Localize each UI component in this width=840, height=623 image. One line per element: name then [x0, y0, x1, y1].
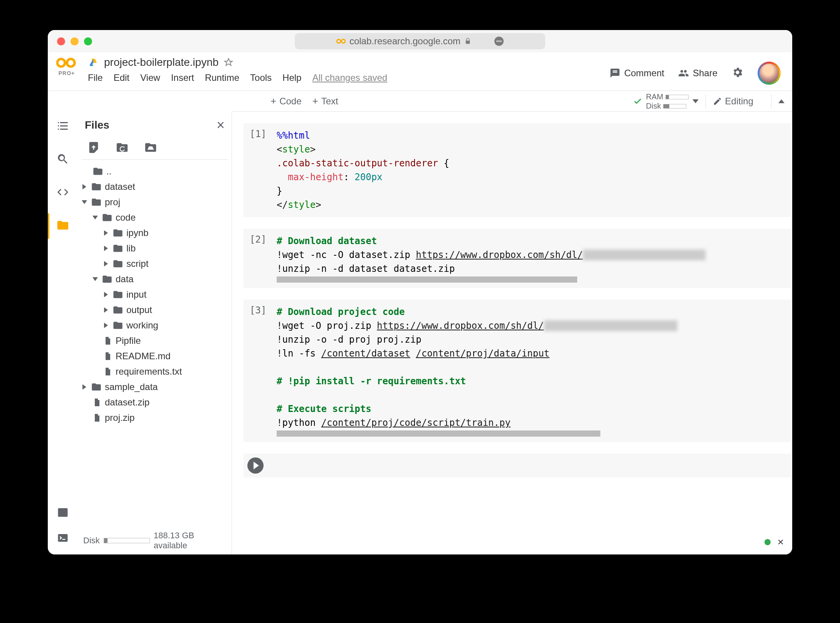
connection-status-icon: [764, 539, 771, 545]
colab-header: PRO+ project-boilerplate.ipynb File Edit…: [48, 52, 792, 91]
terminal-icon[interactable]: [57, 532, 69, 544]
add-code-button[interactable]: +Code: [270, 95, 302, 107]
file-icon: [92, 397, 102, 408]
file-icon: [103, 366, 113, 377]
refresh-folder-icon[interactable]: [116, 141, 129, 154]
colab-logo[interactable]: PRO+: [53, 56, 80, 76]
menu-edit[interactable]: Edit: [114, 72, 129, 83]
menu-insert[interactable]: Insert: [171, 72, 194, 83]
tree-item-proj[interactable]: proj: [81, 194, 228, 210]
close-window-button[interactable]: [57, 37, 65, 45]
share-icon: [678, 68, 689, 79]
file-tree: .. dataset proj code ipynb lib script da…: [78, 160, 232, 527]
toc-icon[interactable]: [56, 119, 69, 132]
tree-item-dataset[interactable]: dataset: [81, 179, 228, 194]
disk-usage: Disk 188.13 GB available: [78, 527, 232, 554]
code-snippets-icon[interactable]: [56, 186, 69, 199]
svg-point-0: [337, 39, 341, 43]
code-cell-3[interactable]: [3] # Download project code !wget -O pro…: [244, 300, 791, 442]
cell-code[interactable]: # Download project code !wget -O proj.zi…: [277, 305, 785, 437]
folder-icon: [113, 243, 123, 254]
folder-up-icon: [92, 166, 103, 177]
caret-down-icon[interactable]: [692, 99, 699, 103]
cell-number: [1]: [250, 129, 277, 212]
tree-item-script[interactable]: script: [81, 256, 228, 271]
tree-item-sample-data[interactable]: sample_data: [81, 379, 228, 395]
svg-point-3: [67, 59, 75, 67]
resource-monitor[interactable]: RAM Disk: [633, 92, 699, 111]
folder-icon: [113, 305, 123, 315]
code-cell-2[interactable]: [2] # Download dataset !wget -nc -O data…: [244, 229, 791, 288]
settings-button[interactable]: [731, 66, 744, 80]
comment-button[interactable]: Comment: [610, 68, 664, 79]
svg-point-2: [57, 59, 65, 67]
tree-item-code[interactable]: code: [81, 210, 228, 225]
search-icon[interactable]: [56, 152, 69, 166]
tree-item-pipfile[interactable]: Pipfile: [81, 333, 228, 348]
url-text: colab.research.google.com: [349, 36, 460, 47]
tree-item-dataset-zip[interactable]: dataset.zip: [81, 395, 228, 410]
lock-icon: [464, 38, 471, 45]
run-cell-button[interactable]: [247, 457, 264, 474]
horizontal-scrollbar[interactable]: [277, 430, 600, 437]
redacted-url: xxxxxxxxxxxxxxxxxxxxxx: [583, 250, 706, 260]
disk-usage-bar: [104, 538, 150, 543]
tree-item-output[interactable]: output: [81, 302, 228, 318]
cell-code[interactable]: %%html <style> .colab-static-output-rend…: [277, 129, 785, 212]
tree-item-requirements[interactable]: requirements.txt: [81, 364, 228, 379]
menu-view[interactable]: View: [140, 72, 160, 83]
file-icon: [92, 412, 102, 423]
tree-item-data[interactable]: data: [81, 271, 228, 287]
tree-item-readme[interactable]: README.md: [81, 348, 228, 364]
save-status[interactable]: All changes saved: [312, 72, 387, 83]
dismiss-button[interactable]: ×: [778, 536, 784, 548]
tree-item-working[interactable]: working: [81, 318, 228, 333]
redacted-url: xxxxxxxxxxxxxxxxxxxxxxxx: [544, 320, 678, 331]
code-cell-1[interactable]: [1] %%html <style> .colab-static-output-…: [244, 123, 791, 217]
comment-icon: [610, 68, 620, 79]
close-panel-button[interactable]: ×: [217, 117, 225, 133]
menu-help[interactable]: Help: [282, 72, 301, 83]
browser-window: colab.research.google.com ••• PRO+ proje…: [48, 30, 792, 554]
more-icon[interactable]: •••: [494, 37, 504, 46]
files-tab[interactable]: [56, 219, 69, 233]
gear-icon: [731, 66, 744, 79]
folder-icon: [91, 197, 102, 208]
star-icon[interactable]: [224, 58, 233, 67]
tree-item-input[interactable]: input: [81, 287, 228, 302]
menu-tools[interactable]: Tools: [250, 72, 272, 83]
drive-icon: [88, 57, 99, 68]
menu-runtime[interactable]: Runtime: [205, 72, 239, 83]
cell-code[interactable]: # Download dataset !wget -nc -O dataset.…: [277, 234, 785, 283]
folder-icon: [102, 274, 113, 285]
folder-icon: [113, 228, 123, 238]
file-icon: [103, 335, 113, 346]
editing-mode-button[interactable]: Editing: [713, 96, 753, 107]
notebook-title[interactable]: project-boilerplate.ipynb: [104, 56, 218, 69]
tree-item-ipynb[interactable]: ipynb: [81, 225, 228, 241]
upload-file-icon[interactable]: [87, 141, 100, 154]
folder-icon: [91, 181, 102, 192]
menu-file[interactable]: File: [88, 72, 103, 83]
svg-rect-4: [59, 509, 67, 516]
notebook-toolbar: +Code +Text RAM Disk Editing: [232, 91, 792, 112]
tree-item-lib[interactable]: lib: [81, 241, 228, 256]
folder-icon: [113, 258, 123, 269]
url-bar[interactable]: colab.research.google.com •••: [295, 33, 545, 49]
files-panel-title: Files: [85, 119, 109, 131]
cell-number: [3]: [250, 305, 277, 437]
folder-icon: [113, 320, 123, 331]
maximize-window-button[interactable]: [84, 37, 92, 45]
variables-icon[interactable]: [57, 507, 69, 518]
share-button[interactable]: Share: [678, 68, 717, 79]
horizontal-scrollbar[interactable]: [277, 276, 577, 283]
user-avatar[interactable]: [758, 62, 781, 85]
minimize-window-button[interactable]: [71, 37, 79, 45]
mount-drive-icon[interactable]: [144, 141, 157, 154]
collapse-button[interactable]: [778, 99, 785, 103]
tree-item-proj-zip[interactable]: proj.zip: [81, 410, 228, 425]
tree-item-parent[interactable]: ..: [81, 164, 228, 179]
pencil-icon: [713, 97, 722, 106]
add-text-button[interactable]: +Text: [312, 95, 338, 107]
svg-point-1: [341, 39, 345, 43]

---

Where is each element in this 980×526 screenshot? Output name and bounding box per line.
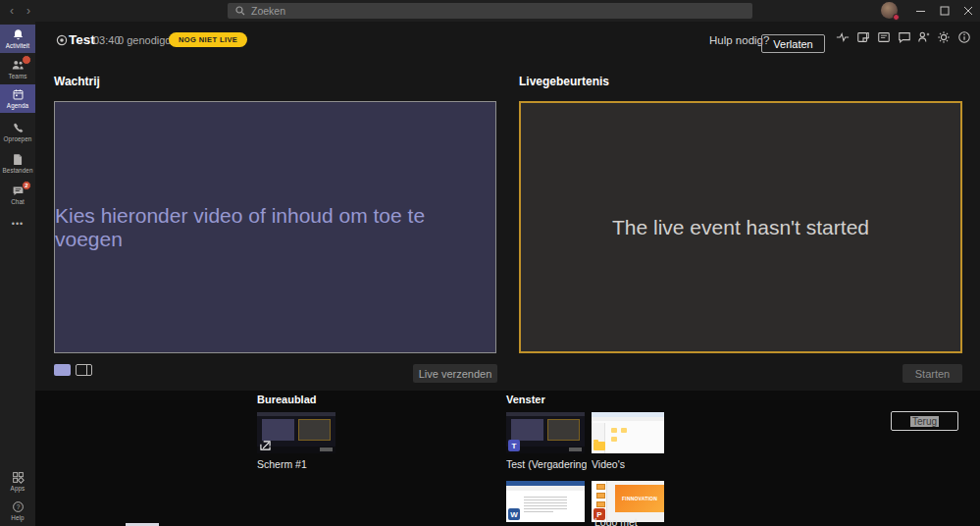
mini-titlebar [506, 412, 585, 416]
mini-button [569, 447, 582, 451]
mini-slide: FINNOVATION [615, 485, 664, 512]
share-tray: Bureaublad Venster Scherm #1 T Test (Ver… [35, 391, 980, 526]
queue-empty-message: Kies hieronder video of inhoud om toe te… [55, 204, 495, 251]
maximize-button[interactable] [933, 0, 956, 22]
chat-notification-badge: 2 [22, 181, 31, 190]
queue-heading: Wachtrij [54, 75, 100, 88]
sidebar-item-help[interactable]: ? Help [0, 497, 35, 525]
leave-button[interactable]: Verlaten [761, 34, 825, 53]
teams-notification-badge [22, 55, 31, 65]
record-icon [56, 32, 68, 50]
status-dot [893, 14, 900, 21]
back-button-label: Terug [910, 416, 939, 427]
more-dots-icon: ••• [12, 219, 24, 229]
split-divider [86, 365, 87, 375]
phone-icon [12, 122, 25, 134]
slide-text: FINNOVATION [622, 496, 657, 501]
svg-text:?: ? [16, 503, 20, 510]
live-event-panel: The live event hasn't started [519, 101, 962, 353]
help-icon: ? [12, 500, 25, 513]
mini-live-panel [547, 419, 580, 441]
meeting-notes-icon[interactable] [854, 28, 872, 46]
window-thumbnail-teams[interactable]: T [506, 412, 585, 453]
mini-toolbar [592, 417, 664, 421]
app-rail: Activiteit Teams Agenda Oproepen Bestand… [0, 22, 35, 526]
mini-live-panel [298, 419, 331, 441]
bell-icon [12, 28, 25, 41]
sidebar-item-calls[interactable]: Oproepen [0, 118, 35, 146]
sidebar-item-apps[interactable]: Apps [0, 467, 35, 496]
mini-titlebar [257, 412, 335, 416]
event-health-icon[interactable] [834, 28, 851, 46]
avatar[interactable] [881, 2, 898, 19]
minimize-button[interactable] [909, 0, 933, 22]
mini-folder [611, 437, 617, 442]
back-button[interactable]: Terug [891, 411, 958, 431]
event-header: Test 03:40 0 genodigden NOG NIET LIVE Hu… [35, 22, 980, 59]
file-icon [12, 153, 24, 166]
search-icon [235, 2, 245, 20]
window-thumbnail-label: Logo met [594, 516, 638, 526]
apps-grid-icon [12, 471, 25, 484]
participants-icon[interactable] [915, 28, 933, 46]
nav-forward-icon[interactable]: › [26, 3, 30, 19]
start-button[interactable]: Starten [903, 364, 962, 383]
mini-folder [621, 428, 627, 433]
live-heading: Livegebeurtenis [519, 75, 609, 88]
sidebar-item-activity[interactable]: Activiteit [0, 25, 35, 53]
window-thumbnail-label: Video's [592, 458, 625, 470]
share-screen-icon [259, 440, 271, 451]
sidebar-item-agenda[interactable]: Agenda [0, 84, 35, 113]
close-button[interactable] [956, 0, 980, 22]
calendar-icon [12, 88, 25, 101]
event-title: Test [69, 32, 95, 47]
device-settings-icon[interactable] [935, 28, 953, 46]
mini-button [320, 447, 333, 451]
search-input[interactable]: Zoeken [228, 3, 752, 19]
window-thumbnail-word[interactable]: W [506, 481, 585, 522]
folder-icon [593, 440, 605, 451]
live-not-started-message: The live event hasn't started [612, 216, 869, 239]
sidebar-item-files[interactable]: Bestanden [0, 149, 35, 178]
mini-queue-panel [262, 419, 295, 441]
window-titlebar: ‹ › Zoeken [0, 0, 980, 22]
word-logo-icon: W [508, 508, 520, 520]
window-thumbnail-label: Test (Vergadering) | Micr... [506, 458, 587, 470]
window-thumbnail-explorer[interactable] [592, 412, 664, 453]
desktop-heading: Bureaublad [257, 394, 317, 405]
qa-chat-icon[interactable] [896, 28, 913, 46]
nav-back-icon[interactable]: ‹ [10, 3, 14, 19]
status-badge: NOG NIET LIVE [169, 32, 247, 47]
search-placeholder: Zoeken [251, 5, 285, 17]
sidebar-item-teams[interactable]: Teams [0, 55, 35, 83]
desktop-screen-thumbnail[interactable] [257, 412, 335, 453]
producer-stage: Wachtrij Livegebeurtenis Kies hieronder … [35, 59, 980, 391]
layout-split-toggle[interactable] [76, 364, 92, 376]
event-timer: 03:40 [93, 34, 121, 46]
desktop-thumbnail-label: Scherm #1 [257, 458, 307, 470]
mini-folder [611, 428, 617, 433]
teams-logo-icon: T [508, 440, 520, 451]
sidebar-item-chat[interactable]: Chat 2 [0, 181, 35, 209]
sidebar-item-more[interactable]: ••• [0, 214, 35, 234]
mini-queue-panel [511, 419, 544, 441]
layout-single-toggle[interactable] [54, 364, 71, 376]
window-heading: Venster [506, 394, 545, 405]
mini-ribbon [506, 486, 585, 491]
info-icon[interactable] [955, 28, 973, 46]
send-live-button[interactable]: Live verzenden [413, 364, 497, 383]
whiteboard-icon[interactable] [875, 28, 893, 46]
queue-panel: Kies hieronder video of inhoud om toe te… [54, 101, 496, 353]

==

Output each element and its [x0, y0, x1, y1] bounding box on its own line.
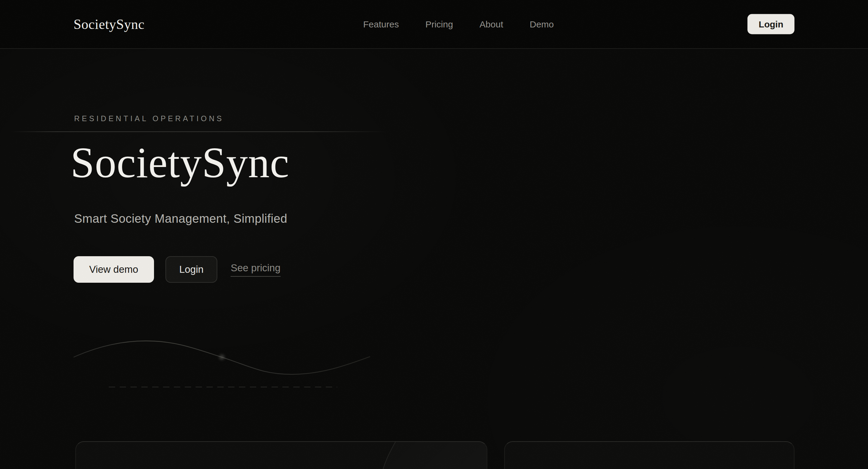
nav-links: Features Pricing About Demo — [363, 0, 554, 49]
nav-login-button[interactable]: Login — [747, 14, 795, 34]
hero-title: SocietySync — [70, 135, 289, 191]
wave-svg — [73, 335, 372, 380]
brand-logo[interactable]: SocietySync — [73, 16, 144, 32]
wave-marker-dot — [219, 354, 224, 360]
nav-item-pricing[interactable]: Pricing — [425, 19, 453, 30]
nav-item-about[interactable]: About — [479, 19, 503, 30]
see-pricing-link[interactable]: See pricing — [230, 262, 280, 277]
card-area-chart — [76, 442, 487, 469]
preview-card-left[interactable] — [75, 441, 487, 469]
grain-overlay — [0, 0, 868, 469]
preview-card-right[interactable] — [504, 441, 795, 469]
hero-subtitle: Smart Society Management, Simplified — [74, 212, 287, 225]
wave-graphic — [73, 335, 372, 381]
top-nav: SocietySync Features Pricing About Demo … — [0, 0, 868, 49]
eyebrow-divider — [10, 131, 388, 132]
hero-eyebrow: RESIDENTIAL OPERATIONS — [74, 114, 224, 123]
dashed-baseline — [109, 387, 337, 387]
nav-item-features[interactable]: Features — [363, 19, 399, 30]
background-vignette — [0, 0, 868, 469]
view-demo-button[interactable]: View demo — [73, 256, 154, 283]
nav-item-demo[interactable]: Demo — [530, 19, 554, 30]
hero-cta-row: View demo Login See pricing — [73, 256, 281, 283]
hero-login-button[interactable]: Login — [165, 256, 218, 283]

ASSIGNMENT: Retrieve each line of the data in which the word "point" can be found.

OUTPUT FOR THIS EXERCISE:
svg-point-0: [337, 39, 341, 43]
svg-point-3: [67, 59, 75, 67]
svg-point-2: [57, 59, 65, 67]
svg-point-1: [341, 39, 345, 43]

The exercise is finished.